Extracted page text data:
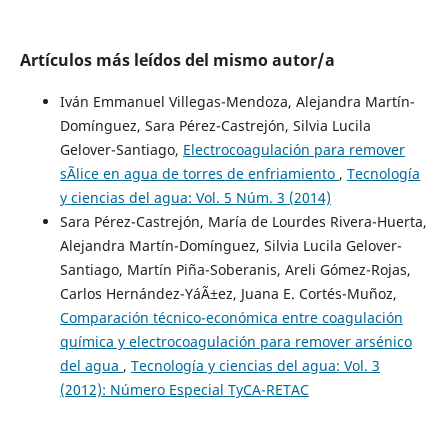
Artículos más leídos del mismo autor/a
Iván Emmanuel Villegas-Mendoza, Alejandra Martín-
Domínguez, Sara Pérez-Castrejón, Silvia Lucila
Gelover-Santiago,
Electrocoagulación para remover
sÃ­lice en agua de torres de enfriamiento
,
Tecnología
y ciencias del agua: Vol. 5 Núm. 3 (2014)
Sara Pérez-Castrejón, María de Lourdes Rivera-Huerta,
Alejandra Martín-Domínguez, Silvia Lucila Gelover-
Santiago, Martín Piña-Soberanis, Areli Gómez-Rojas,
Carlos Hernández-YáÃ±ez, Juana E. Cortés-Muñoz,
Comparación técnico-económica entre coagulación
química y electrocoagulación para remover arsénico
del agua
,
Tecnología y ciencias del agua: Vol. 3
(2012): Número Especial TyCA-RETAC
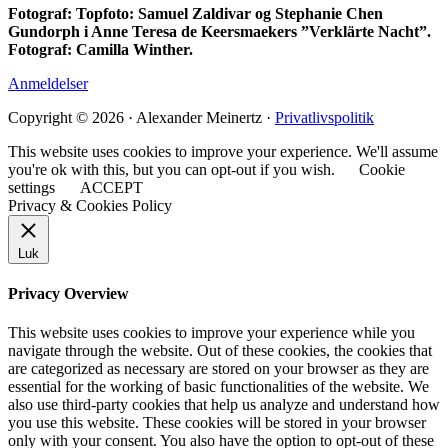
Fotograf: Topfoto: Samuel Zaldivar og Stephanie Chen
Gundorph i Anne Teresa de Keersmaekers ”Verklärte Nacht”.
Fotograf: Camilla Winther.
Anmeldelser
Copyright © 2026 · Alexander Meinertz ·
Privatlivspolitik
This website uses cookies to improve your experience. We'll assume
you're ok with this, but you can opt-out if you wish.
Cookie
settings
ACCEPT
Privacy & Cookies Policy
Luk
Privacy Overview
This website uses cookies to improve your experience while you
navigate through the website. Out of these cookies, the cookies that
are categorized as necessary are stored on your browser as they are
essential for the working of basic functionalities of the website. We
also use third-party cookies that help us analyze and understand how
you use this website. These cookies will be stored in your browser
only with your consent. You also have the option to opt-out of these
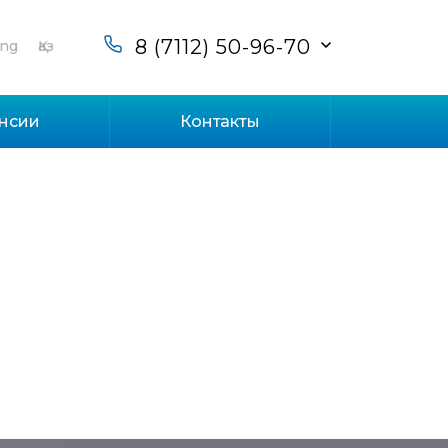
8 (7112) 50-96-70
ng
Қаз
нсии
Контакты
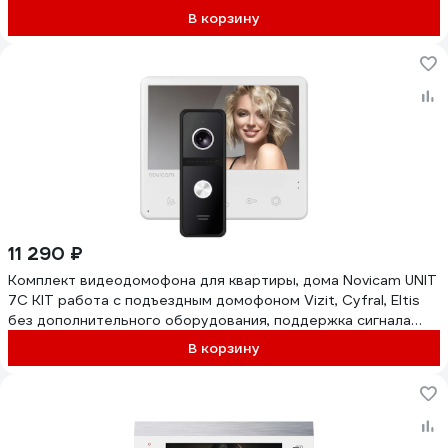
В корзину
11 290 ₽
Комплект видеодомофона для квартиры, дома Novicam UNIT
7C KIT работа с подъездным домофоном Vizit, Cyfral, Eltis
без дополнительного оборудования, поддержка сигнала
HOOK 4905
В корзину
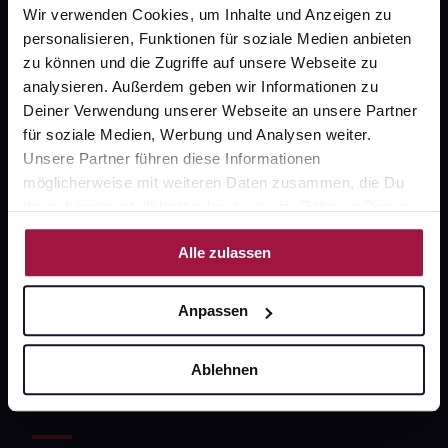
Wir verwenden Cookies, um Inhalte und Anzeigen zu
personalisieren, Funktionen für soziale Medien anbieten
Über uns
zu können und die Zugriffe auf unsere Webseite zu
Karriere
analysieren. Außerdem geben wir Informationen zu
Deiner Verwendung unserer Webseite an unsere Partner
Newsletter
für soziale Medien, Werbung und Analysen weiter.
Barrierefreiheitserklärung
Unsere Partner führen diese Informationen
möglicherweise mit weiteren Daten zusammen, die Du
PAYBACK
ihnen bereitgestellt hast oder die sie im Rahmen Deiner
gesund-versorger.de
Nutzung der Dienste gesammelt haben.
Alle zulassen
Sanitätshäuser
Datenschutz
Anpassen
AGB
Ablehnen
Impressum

---

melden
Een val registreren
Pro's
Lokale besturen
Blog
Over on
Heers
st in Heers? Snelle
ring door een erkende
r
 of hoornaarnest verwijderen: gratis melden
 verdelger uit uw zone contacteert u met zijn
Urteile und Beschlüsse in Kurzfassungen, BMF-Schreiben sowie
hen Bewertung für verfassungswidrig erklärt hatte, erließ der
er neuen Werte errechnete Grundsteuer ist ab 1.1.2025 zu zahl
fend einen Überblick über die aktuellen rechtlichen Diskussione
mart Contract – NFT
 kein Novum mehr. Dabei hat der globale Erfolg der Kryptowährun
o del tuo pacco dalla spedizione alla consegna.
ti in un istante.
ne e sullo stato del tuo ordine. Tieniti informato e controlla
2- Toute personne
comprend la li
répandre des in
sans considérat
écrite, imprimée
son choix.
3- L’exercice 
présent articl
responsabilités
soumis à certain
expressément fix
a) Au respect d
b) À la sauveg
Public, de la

**TASK DESCRIPTION**. Transcribe, exactly and without additions, the lines of the records above, beginning with the line that contains "o del tuo pacco" and ending with the line that contains "Public, de la", both included.

**SOLUTION TO THE PROBLEM**.
o del tuo pacco dalla spedizione alla consegna.
ti in un istante.
ne e sullo stato del tuo ordine. Tieniti informato e controlla
2- Toute personne
comprend la li
répandre des in
sans considérat
écrite, imprimée
son choix.
3- L’exercice 
présent articl
responsabilités
soumis à certain
expressément fix
a) Au respect d
b) À la sauveg
Public, de la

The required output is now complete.